As gramáticas portuguesas insistem em apresentar a regra de que os pronomes clíticos (ou pronomes átonos) ocorrem presos depois do verbo: «Ele esqueceu-se dos anos do irmão»; «ele privou-se de muita coisa.» É a regra que, sentimos vontade de dizer, é defendida por todas as gramáticas sem exceção. Celso Cunha e Lindley Cintra, por exemplo, falando do pronome átono, dizem «a sua posição lógica, normal [destacado nosso], é a ênclise» e dão como exemplo: «Agarraram-na e conseguiram a muito custo arrastá-la do quarto.» A regra parece simples. No entanto, seguem-se seis páginas de exceções, seis páginas em que a regra da colocação do pronome não é a ênclise (isto é, o pronome não se posiciona depois do verbo), mas a próclise (isto é, o pronome posiciona-se antes do verbo).
E lá vêm as tradicionais exceções: quando a oração é negativa – «Não lhes dizia eu?»; «Nunca o vi tão sereno e obstinado.» –, quando a oração é iniciada por pronomes ou advérbios interrogativos – «Quem me busca?» –, quando a oração é iniciada por palavras exclamativas – «Bons olhos o vejam.» –, etc. etc.

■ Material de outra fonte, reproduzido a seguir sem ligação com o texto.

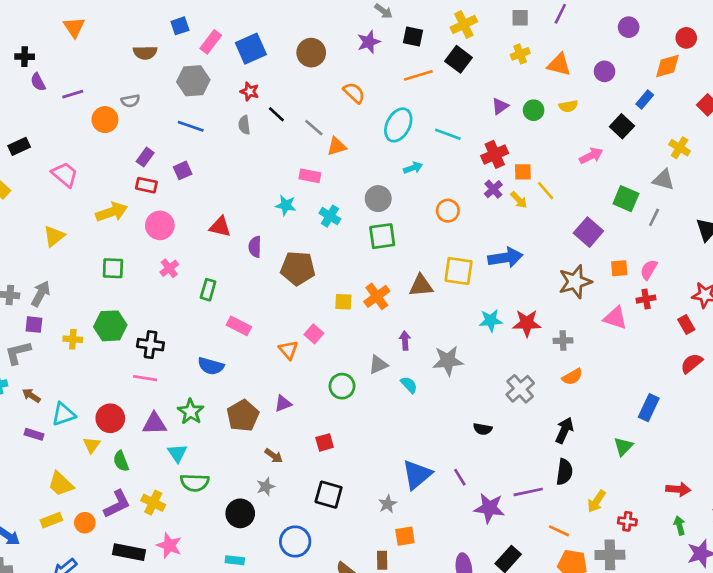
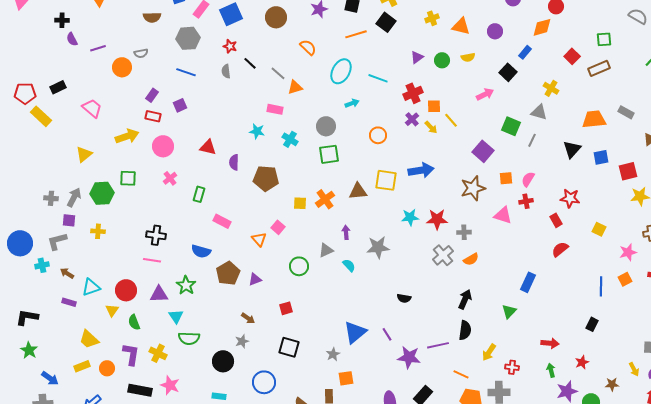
green hexagon: (110, 326) -> (102, 193), moved
gray cross: (520, 389) -> (443, 255), moved
brown pentagon: (243, 416) -> (228, 273), moved
purple L-shape: (117, 504) -> (131, 354), turned -55

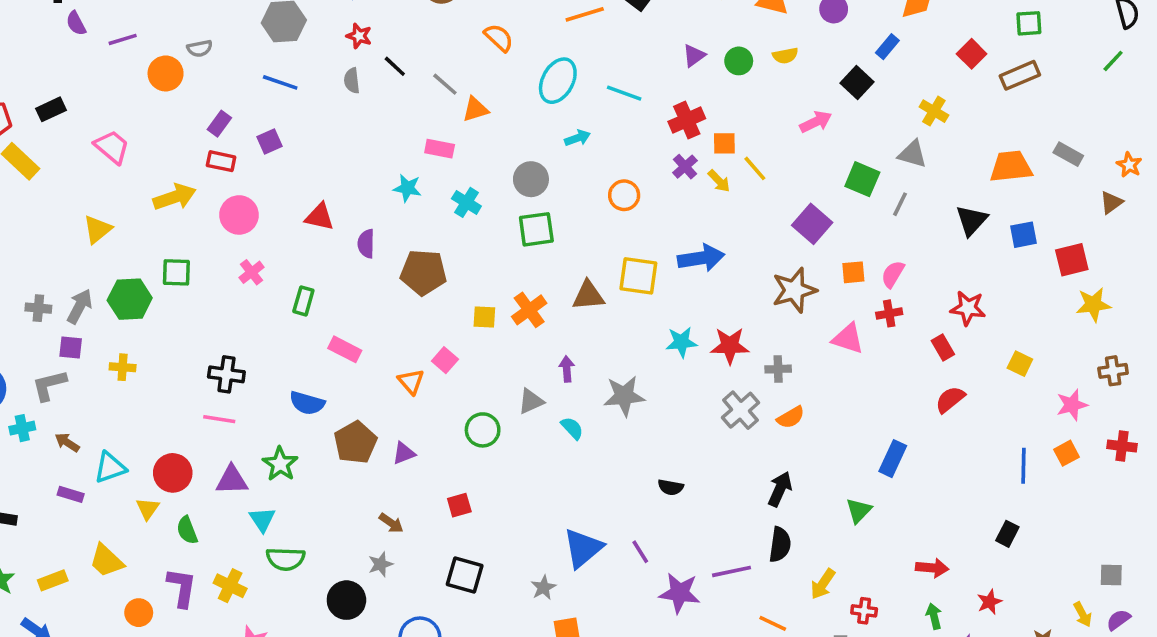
yellow rectangle: (82, 366) -> (53, 580), moved

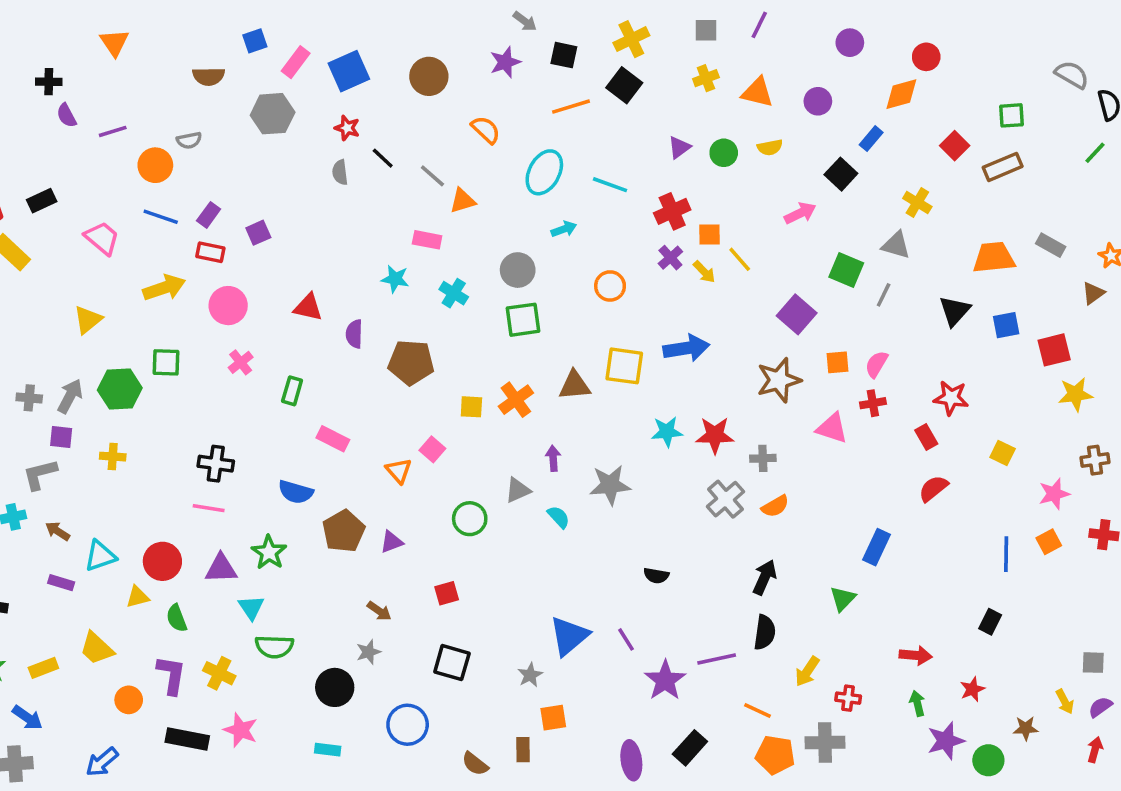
blue line: (280, 82) -> (161, 217), moved
yellow triangle: (148, 509) -> (138, 597), turned 40
purple star: (680, 593) -> (665, 680), turned 30

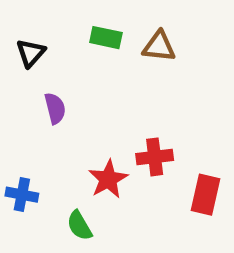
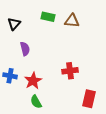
red star: (108, 179) -> (33, 81), moved
blue cross: (22, 195) -> (10, 76), moved
red rectangle: (205, 195) -> (89, 99), moved

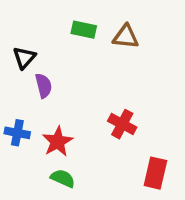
black triangle: (14, 24) -> (24, 58), moved
red cross: (70, 71) -> (122, 124), turned 35
green semicircle: (36, 102) -> (63, 178), turned 144

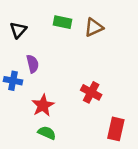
brown triangle: (126, 37) -> (94, 27), turned -30
black triangle: (24, 58) -> (18, 30), moved
blue cross: (17, 133) -> (13, 81), moved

Uma regra simples como esta, com tantas exceções, só pode estar errada. Mais correto será dizer-se que a regra é inversa: a posição lógica, normal é a próclise, sendo, portanto, regra a longa lista de exceções geralmente apresentada pelas gramáticas. Significa isto que a regra da ocorrência do pronome clítico é a sua ocorrência antes do verbo, exceto nas declarativas, afirmativas simples: Diz-se: «Ele viu-me», mas diz-se: «Ele não me viu»; «Eu cheguei antes de ele me telefonar»; «Oxalá eu o encontre logo à noite.»
A regra é, pois, em nosso entender inversa. Em todo o caso, e sem qualquer margem para dúvidas, a capa deste livro deveria dizer: «Como emagrecer sem se privar de nada.» A regra comummente apontada apresenta de facto a oração iniciada por preposição como exceção, mas será que se trata de uma exceção? Em nossa opinião, não.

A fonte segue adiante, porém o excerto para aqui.